So I’m skimming the e-mail version of the UVA Law alumni newsletter when I see this item: it’s about someone I don’t know: Jeffrey Kerr, ’87 graduate of the law school. Mr. Kerr is now General Counsel for People for the Ethical Treatment of Animals (PETA).
What a marvelous world we inhabit today! Regardless of your opinion of PETA and its preferred policies (most of which I am either indifferent to or downright oppose), you can’t help but smile admiringly at the fact that we have here a hugely well-educated, obviously very intelligent, and clearly hard-working modern American devoting his specialized talents to protecting creatures that, in pre-industrial times, would (had these creatures been alive at all) have been accorded absolutely no consideration by human beings. And in the process of devoting his talents to helping animals, Mr. Kerr is, no doubt, handsomely compensated. (Not compensated, I’m sure, as well as are the likes of IP attorneys and cardiovascular surgeons – but compensated well enough to allow him and his family to live what is at least a comfortable modern middle-class American life-style.)
It is only because modern Americans have in fact raised nearly every human being in our society far above the level of desperate poverty that was the norm everywhere on earth until just a few generations ago that we can – and are willing to – devote substantial resources to making the lives of animals better.
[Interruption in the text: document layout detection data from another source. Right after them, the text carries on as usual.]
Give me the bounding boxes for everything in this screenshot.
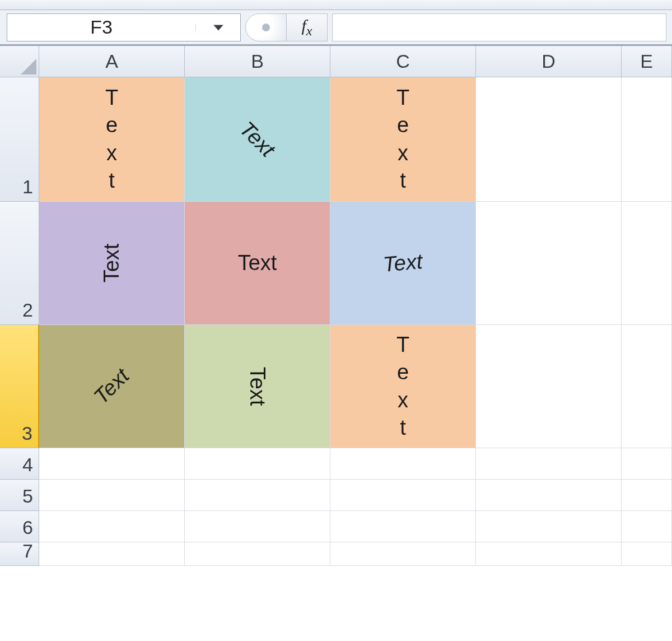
- cell-B6[interactable]: [185, 511, 330, 542]
- fx-label: fx: [302, 16, 312, 39]
- cell-A2[interactable]: Text: [39, 202, 185, 325]
- cell-B7[interactable]: [185, 542, 330, 566]
- cell-C4[interactable]: [330, 448, 476, 480]
- cell-E2[interactable]: [622, 202, 672, 325]
- row-header-1[interactable]: 1: [0, 77, 39, 202]
- cell-D5[interactable]: [476, 480, 622, 511]
- cell-E5[interactable]: [622, 480, 672, 511]
- cell-D7[interactable]: [476, 542, 622, 566]
- row-header-3[interactable]: 3: [0, 325, 39, 448]
- bullet-icon: [262, 24, 270, 31]
- row-header-7[interactable]: 7: [0, 542, 39, 566]
- ribbon-strip: [0, 0, 672, 10]
- cell-E4[interactable]: [622, 448, 672, 480]
- cell-C5[interactable]: [330, 480, 476, 511]
- cell-A3-text: Text: [89, 364, 134, 408]
- cell-A4[interactable]: [39, 448, 185, 480]
- cell-B4[interactable]: [185, 448, 330, 480]
- cell-D6[interactable]: [476, 511, 622, 542]
- col-header-B[interactable]: B: [185, 46, 330, 77]
- cell-E7[interactable]: [622, 542, 672, 566]
- cell-C1-text: Text: [396, 84, 409, 195]
- row-header-2[interactable]: 2: [0, 202, 39, 325]
- cell-B2-text: Text: [238, 251, 277, 275]
- cell-C2-text: Text: [382, 249, 424, 277]
- cell-A7[interactable]: [39, 542, 185, 566]
- cell-B3-text: Text: [245, 367, 269, 406]
- insert-function-button[interactable]: fx: [286, 13, 328, 41]
- cell-B5[interactable]: [185, 480, 330, 511]
- cell-C2[interactable]: Text: [330, 202, 476, 325]
- name-box[interactable]: F3: [7, 13, 241, 41]
- cell-E3[interactable]: [622, 325, 672, 448]
- cell-A2-text: Text: [100, 244, 124, 283]
- col-header-A[interactable]: A: [39, 46, 185, 77]
- cell-D2[interactable]: [476, 202, 622, 325]
- name-box-value: F3: [7, 16, 195, 38]
- cell-A3[interactable]: Text: [39, 325, 185, 448]
- chevron-down-icon: [212, 24, 225, 31]
- cell-B1-text: Text: [235, 117, 279, 161]
- cell-E6[interactable]: [622, 511, 672, 542]
- cell-D4[interactable]: [476, 448, 622, 480]
- row-header-4[interactable]: 4: [0, 448, 39, 480]
- cell-A1-text: Text: [105, 84, 118, 195]
- cell-D1[interactable]: [476, 77, 622, 202]
- cell-C1[interactable]: Text: [330, 77, 476, 202]
- cell-C7[interactable]: [330, 542, 476, 566]
- cell-B2[interactable]: Text: [185, 202, 330, 325]
- formula-input[interactable]: [332, 13, 666, 41]
- cell-C3-text: Text: [396, 331, 409, 442]
- cell-A1[interactable]: Text: [39, 77, 185, 202]
- name-box-dropdown[interactable]: [195, 24, 240, 31]
- cell-B3[interactable]: Text: [185, 325, 330, 448]
- cell-C6[interactable]: [330, 511, 476, 542]
- formula-bar: F3 fx: [0, 10, 672, 45]
- col-header-E[interactable]: E: [622, 46, 672, 77]
- row-header-5[interactable]: 5: [0, 480, 39, 511]
- svg-marker-0: [213, 25, 223, 30]
- select-all-corner[interactable]: [0, 46, 39, 77]
- cell-D3[interactable]: [476, 325, 622, 448]
- fx-controls: fx: [245, 13, 328, 41]
- spreadsheet-grid[interactable]: A B C D E 1 Text Text Text 2 Text Text T…: [0, 45, 672, 566]
- cell-A6[interactable]: [39, 511, 185, 542]
- cell-B1[interactable]: Text: [185, 77, 330, 202]
- col-header-C[interactable]: C: [330, 46, 476, 77]
- col-header-D[interactable]: D: [476, 46, 622, 77]
- cell-A5[interactable]: [39, 480, 185, 511]
- row-header-6[interactable]: 6: [0, 511, 39, 542]
- cell-E1[interactable]: [622, 77, 672, 202]
- cancel-formula-button[interactable]: [245, 13, 287, 41]
- cell-C3[interactable]: Text: [330, 325, 476, 448]
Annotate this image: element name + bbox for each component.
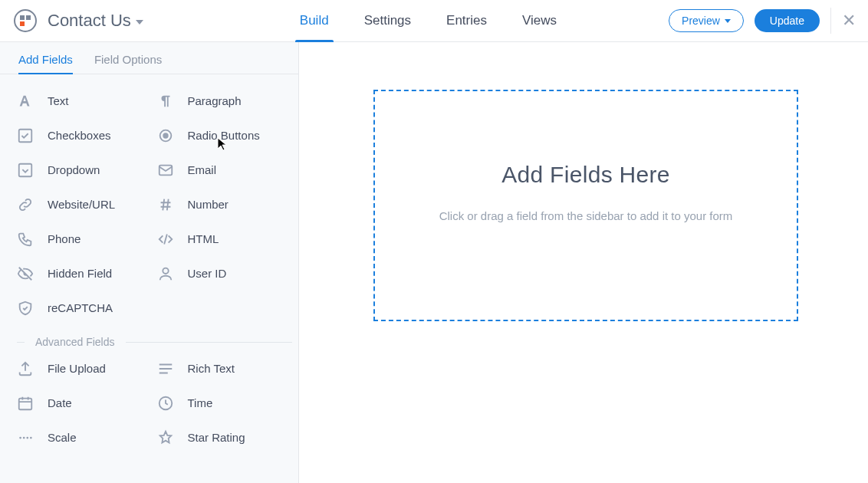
font-icon <box>17 93 34 110</box>
close-button[interactable]: ✕ <box>842 11 856 31</box>
nav-settings[interactable]: Settings <box>361 0 414 41</box>
top-bar: Contact Us Build Settings Entries Views … <box>0 0 868 42</box>
field-label: Paragraph <box>188 94 242 107</box>
richtext-icon <box>157 360 174 377</box>
page-title-dropdown[interactable]: Contact Us <box>48 11 143 31</box>
field-label: Time <box>188 396 213 409</box>
field-file-upload[interactable]: File Upload <box>17 351 153 386</box>
hidden-icon <box>17 265 34 282</box>
field-label: Text <box>48 94 69 107</box>
field-label: Number <box>188 198 229 211</box>
nav-entries[interactable]: Entries <box>443 0 490 41</box>
user-icon <box>157 265 174 282</box>
field-label: User ID <box>188 267 227 280</box>
upload-icon <box>17 360 34 377</box>
field-label: Date <box>48 396 72 409</box>
app-logo <box>14 9 37 32</box>
code-icon <box>157 231 174 248</box>
dropdown-icon <box>17 162 34 179</box>
radio-icon <box>157 127 174 144</box>
field-date[interactable]: Date <box>17 386 153 420</box>
field-recaptcha[interactable]: reCAPTCHA <box>17 291 153 325</box>
field-label: HTML <box>188 232 219 245</box>
nav-build[interactable]: Build <box>297 0 332 41</box>
preview-button[interactable]: Preview <box>669 9 744 32</box>
form-canvas: Add Fields Here Click or drag a field fr… <box>299 42 868 483</box>
top-actions: Preview Update ✕ <box>669 8 856 34</box>
field-label: Website/URL <box>48 198 115 211</box>
field-label: reCAPTCHA <box>48 301 113 314</box>
sidebar-tabs: Add Fields Field Options <box>0 42 298 74</box>
drop-heading: Add Fields Here <box>501 162 670 188</box>
field-text[interactable]: Text <box>17 84 153 118</box>
field-label: Checkboxes <box>48 129 111 142</box>
divider <box>830 8 831 34</box>
field-rich-text[interactable]: Rich Text <box>157 351 293 386</box>
field-scale[interactable]: Scale <box>17 420 153 455</box>
clock-icon <box>157 395 174 412</box>
mail-icon <box>157 162 174 179</box>
field-number[interactable]: Number <box>157 187 293 222</box>
field-checkboxes[interactable]: Checkboxes <box>17 118 153 153</box>
checkbox-icon <box>17 127 34 144</box>
sidebar: Add Fields Field Options TextParagraphCh… <box>0 42 299 483</box>
update-button[interactable]: Update <box>755 9 820 32</box>
tab-add-fields[interactable]: Add Fields <box>18 53 73 74</box>
field-dropdown[interactable]: Dropdown <box>17 153 153 187</box>
field-star-rating[interactable]: Star Rating <box>157 420 293 455</box>
field-label: Email <box>188 163 217 176</box>
hash-icon <box>157 196 174 213</box>
pilcrow-icon <box>157 93 174 110</box>
page-title: Contact Us <box>48 11 131 31</box>
field-email[interactable]: Email <box>157 153 293 187</box>
field-label: Star Rating <box>188 431 245 444</box>
nav-views[interactable]: Views <box>519 0 560 41</box>
field-label: Dropdown <box>48 163 100 176</box>
field-hidden-field[interactable]: Hidden Field <box>17 256 153 291</box>
scale-icon <box>17 429 34 446</box>
field-label: Scale <box>48 431 77 444</box>
field-label: Hidden Field <box>48 267 112 280</box>
field-radio-buttons[interactable]: Radio Buttons <box>157 118 293 153</box>
field-phone[interactable]: Phone <box>17 222 153 256</box>
field-html[interactable]: HTML <box>157 222 293 256</box>
drop-zone[interactable]: Add Fields Here Click or drag a field fr… <box>373 90 798 321</box>
field-label: Rich Text <box>188 362 235 375</box>
field-website-url[interactable]: Website/URL <box>17 187 153 222</box>
field-label: Phone <box>48 232 81 245</box>
main-nav: Build Settings Entries Views <box>297 0 560 41</box>
chevron-down-icon <box>136 20 143 25</box>
drop-subtext: Click or drag a field from the sidebar t… <box>439 209 733 222</box>
field-time[interactable]: Time <box>157 386 293 420</box>
field-user-id[interactable]: User ID <box>157 256 293 291</box>
field-label: File Upload <box>48 362 106 375</box>
chevron-down-icon <box>725 19 731 23</box>
phone-icon <box>17 231 34 248</box>
field-paragraph[interactable]: Paragraph <box>157 84 293 118</box>
field-label: Radio Buttons <box>188 129 260 142</box>
advanced-fields-divider: Advanced Fields <box>17 336 292 348</box>
shield-icon <box>17 300 34 317</box>
date-icon <box>17 395 34 412</box>
star-icon <box>157 429 174 446</box>
tab-field-options[interactable]: Field Options <box>94 53 162 74</box>
link-icon <box>17 196 34 213</box>
fields-panel: TextParagraphCheckboxesRadio ButtonsDrop… <box>0 74 298 455</box>
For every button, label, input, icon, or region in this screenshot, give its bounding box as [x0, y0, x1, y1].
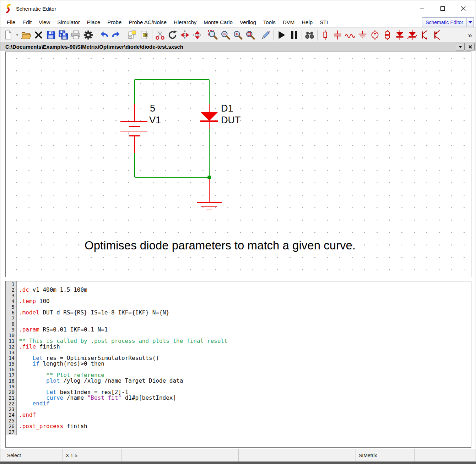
redo-button[interactable] [110, 29, 123, 41]
zoom-out-button[interactable] [219, 29, 232, 41]
chevron-down-icon[interactable] [466, 18, 474, 27]
zoom-in-button[interactable] [232, 29, 244, 41]
ground-symbol[interactable] [197, 179, 222, 210]
rotate-button[interactable] [166, 29, 179, 41]
maximize-button[interactable] [432, 2, 453, 15]
close-sheet-button[interactable] [466, 43, 475, 50]
menu-place[interactable]: Place [83, 18, 104, 26]
flip-vertical-button[interactable] [191, 29, 204, 41]
flip-horizontal-icon [180, 30, 190, 40]
close-button[interactable] [453, 2, 474, 15]
menu-monte-carlo[interactable]: Monte Carlo [200, 18, 236, 26]
status-cell-5 [297, 449, 356, 462]
save-all-button[interactable] [57, 29, 70, 41]
window-bottom-edge [0, 462, 476, 464]
schematic-caption[interactable]: Optimises diode parameters to match a gi… [85, 239, 356, 252]
d1-model-label[interactable]: DUT [221, 115, 241, 125]
line-number: 13 [6, 350, 17, 355]
place-zener-diode-button[interactable] [406, 29, 418, 41]
export-sheet-button[interactable] [138, 29, 151, 41]
toolbar-separator [96, 30, 96, 41]
v1-value-label[interactable]: 5 [150, 103, 155, 114]
line-number: 17 [6, 372, 17, 378]
code-text: .model DUT d RS={RS} IS=1e-8 IKF={IKF} N… [17, 310, 169, 315]
toolbar-separator [317, 30, 318, 41]
zoom-fit-button[interactable] [207, 29, 219, 41]
new-file-dropdown-button[interactable] [14, 29, 20, 41]
annotate-button[interactable] [260, 29, 272, 41]
code-line: 12.file finish [6, 344, 471, 350]
place-pnp-transistor-button[interactable] [431, 29, 443, 41]
open-button[interactable] [20, 29, 32, 41]
menu-probe-ac-noise[interactable]: Probe AC/Noise [125, 18, 170, 26]
add-sheet-icon [127, 30, 137, 40]
close-icon [469, 45, 472, 49]
line-number: 24 [6, 412, 17, 418]
pause-simulation-button[interactable] [288, 29, 300, 41]
close-schematic-button[interactable] [32, 29, 45, 41]
place-inductor-button[interactable] [344, 29, 356, 41]
schematic-canvas[interactable]: 5 V1 D1 DUT Optimises diode parameters t… [5, 52, 471, 277]
code-text: .file finish [17, 344, 60, 350]
toolbar: » [0, 27, 476, 43]
run-simulation-button[interactable] [275, 29, 288, 41]
flip-horizontal-button[interactable] [179, 29, 191, 41]
circuit-wires[interactable] [135, 80, 209, 177]
code-text: endif [17, 401, 50, 406]
menu-stl[interactable]: STL [316, 18, 333, 26]
redo-icon [111, 30, 121, 40]
new-file-button[interactable] [2, 29, 14, 41]
zoom-fit-icon [208, 30, 218, 40]
line-number: 7 [6, 315, 17, 321]
settings-button[interactable] [82, 29, 94, 41]
menu-verilog[interactable]: Verilog [236, 18, 260, 26]
window-list-dropdown-button[interactable] [456, 43, 465, 50]
zoom-in-icon [233, 30, 243, 40]
menu-dvm[interactable]: DVM [279, 18, 298, 26]
place-ground-button[interactable] [356, 29, 369, 41]
toolbar-separator [152, 30, 152, 41]
mode-selector[interactable]: Schematic Editor [422, 17, 474, 27]
minimize-button[interactable] [412, 2, 432, 15]
code-text: .param RS=0.01 IKF=0.1 N=1 [17, 327, 108, 333]
zoom-area-button[interactable] [244, 29, 256, 41]
menu-simulator[interactable]: Simulator [54, 18, 83, 26]
dropdown-icon [459, 45, 462, 48]
place-capacitor-button[interactable] [331, 29, 344, 41]
menu-view[interactable]: View [35, 18, 54, 26]
line-number: 22 [6, 401, 17, 406]
place-resistor-button[interactable] [319, 29, 331, 41]
menu-file[interactable]: File [3, 18, 19, 26]
menu-edit[interactable]: Edit [19, 18, 35, 26]
menu-tools[interactable]: Tools [260, 18, 279, 26]
undo-button[interactable] [98, 29, 110, 41]
find-button[interactable] [303, 29, 316, 41]
code-line: 27 [6, 429, 471, 435]
rotate-icon [167, 30, 178, 40]
code-line: 15 if length(res)>0 then [6, 361, 471, 367]
place-npn-transistor-button[interactable] [418, 29, 431, 41]
menu-probe[interactable]: Probe [104, 18, 125, 26]
add-sheet-button[interactable] [126, 29, 138, 41]
toolbar-overflow-button[interactable]: » [468, 31, 472, 39]
save-all-icon [58, 30, 69, 40]
v1-battery-component[interactable] [120, 104, 147, 153]
place-current-source-button[interactable] [381, 29, 394, 41]
save-button[interactable] [45, 29, 57, 41]
menu-hierarchy[interactable]: Hierarchy [170, 18, 200, 26]
place-inductor-icon [345, 30, 355, 40]
print-button[interactable] [70, 29, 82, 41]
d1-diode-component[interactable] [200, 104, 218, 129]
menu-help[interactable]: Help [298, 18, 316, 26]
d1-ref-label[interactable]: D1 [221, 103, 233, 114]
wire-junction[interactable] [208, 176, 211, 179]
line-number: 3 [6, 293, 17, 298]
place-voltage-source-button[interactable] [369, 29, 381, 41]
line-number: 15 [6, 361, 17, 367]
cut-button[interactable] [154, 29, 166, 41]
netlist-editor[interactable]: 12.dc v1 400m 1.5 100m34.temp 10056.mode… [5, 281, 471, 448]
code-text: .temp 100 [17, 298, 50, 304]
place-diode-button[interactable] [394, 29, 406, 41]
line-number: 12 [6, 344, 17, 350]
v1-ref-label[interactable]: V1 [149, 115, 161, 125]
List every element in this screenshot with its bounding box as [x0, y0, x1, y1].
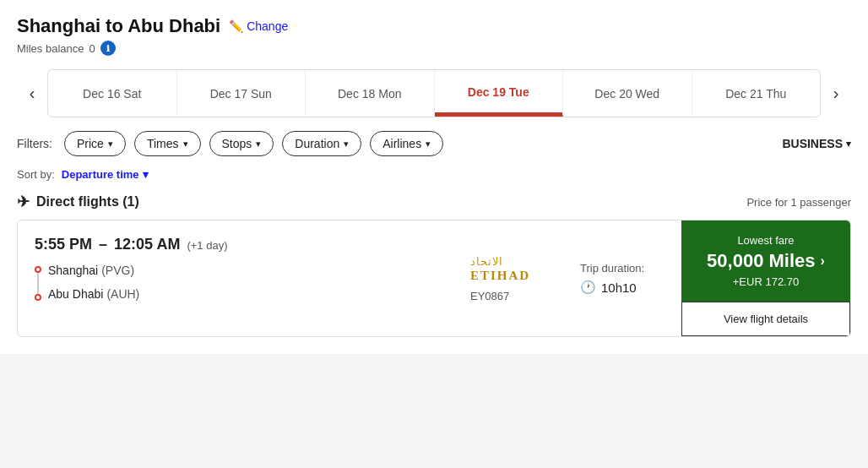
origin-city: Shanghai — [48, 264, 98, 277]
view-details-button[interactable]: View flight details — [681, 302, 850, 336]
cabin-class-label: BUSINESS — [782, 137, 843, 150]
dest-airport: Abu Dhabi (AUH) — [48, 287, 139, 301]
flight-info: 5:55 PM – 12:05 AM (+1 day) Shanghai (PV… — [18, 220, 453, 336]
section-title: ✈ Direct flights (1) — [17, 193, 139, 211]
filter-times[interactable]: Times ▾ — [134, 131, 201, 156]
arrival-time: 12:05 AM — [114, 236, 180, 253]
sort-row: Sort by: Departure time ▾ — [17, 168, 851, 181]
date-nav-container: ‹ Dec 16 Sat Dec 17 Sun Dec 18 Mon Dec 1… — [17, 69, 851, 117]
filter-airlines-label: Airlines — [382, 137, 421, 150]
filter-stops[interactable]: Stops ▾ — [209, 131, 274, 156]
filters-row: Filters: Price ▾ Times ▾ Stops ▾ Duratio… — [17, 131, 851, 156]
date-dec18[interactable]: Dec 18 Mon — [306, 70, 435, 117]
flight-card: 5:55 PM – 12:05 AM (+1 day) Shanghai (PV… — [17, 220, 851, 337]
dest-dot — [35, 294, 41, 301]
dest-code: (AUH) — [106, 287, 139, 301]
airlines-chevron-icon: ▾ — [426, 139, 431, 150]
filter-stops-label: Stops — [222, 137, 252, 150]
clock-icon: 🕐 — [580, 280, 596, 295]
date-dec19[interactable]: Dec 19 Tue — [435, 70, 564, 117]
date-next-arrow[interactable]: › — [821, 69, 851, 117]
filter-price-label: Price — [77, 137, 104, 150]
duration-text: 10h10 — [601, 280, 637, 295]
origin-airport: Shanghai (PVG) — [48, 264, 139, 277]
date-nav: Dec 16 Sat Dec 17 Sun Dec 18 Mon Dec 19 … — [47, 69, 821, 117]
miles-badge-icon: ℹ — [100, 41, 116, 56]
plus-day: (+1 day) — [187, 239, 227, 252]
flight-times: 5:55 PM – 12:05 AM (+1 day) — [35, 236, 437, 253]
change-link[interactable]: ✏️ Change — [229, 19, 288, 33]
filter-price[interactable]: Price ▾ — [64, 131, 126, 156]
section-title-text: Direct flights (1) — [36, 194, 139, 210]
duration-chevron-icon: ▾ — [344, 139, 349, 150]
fare-eur: +EUR 172.70 — [733, 275, 799, 288]
departure-time: 5:55 PM — [35, 236, 92, 253]
section-header: ✈ Direct flights (1) Price for 1 passeng… — [17, 193, 851, 211]
times-chevron-icon: ▾ — [183, 139, 188, 150]
date-dec21[interactable]: Dec 21 Thu — [692, 70, 821, 117]
fare-arrow-icon: › — [821, 253, 825, 269]
route-title: Shanghai to Abu Dhabi ✏️ Change — [17, 15, 851, 37]
date-dec16[interactable]: Dec 16 Sat — [48, 70, 177, 117]
change-label: Change — [247, 19, 288, 33]
etihad-logo: الاتحاد ETIHAD — [470, 255, 530, 283]
fare-label: Lowest fare — [737, 234, 794, 247]
airline-english-text: ETIHAD — [470, 269, 530, 283]
trip-duration-value: 🕐 10h10 — [580, 280, 637, 295]
miles-balance-row: Miles balance 0 ℹ — [17, 41, 851, 56]
airline-section: الاتحاد ETIHAD EY0867 — [453, 220, 563, 336]
date-dec17[interactable]: Dec 17 Sun — [177, 70, 307, 117]
sort-button[interactable]: Departure time ▾ — [62, 168, 149, 181]
plane-icon: ✈ — [17, 193, 30, 211]
filter-duration-label: Duration — [295, 137, 339, 150]
filter-times-label: Times — [147, 137, 179, 150]
miles-balance-value: 0 — [90, 42, 95, 55]
fare-box: Lowest fare 50,000 Miles › +EUR 172.70 V… — [681, 220, 850, 336]
sort-label: Sort by: — [17, 168, 55, 181]
sort-value: Departure time — [62, 168, 139, 181]
flight-number: EY0867 — [470, 290, 509, 302]
date-prev-arrow[interactable]: ‹ — [17, 69, 47, 117]
sort-chevron-icon: ▾ — [143, 168, 149, 181]
cabin-class-button[interactable]: BUSINESS ▾ — [782, 137, 851, 150]
filters-label: Filters: — [17, 137, 52, 150]
page: Shanghai to Abu Dhabi ✏️ Change Miles ba… — [0, 0, 868, 354]
origin-dot — [35, 266, 41, 273]
miles-balance-label: Miles balance — [17, 42, 84, 55]
price-note: Price for 1 passenger — [746, 196, 851, 209]
airline-arabic-text: الاتحاد — [470, 255, 503, 269]
price-chevron-icon: ▾ — [108, 139, 113, 150]
header: Shanghai to Abu Dhabi ✏️ Change Miles ba… — [17, 15, 851, 56]
date-dec20[interactable]: Dec 20 Wed — [563, 70, 692, 117]
fare-miles: 50,000 Miles › — [707, 250, 825, 272]
time-separator: – — [99, 236, 107, 253]
cabin-chevron-icon: ▾ — [846, 139, 851, 150]
pencil-icon: ✏️ — [229, 19, 243, 33]
dest-city: Abu Dhabi — [48, 287, 103, 301]
filter-duration[interactable]: Duration ▾ — [282, 131, 361, 156]
route-text: Shanghai to Abu Dhabi — [17, 15, 220, 37]
duration-section: Trip duration: 🕐 10h10 — [563, 220, 681, 336]
miles-amount: 50,000 Miles — [707, 250, 815, 272]
origin-code: (PVG) — [101, 264, 134, 277]
stops-chevron-icon: ▾ — [256, 139, 261, 150]
trip-duration-label: Trip duration: — [580, 262, 644, 275]
filter-airlines[interactable]: Airlines ▾ — [370, 131, 443, 156]
fare-main[interactable]: Lowest fare 50,000 Miles › +EUR 172.70 — [681, 220, 850, 302]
If you’re like me, you find talk of captive killer whales being “enslaved” and of possessing constitutionally protected rights to be ludicrous. But if you’re like me you also celebrate the reality that we live in a world that permits, legally and – much more importantly – economically, such discussions to occur, as well permits the possibility for those discussions to bear fruit. Mind you, I do not wish PETA well in the great majority of its endeavors. But I’m pleased to be a denizen of a society so incredibly prosperous that we can survive the successful pursuit of even of such policies without the bulk of us suffering any noticeable decline in our living standards.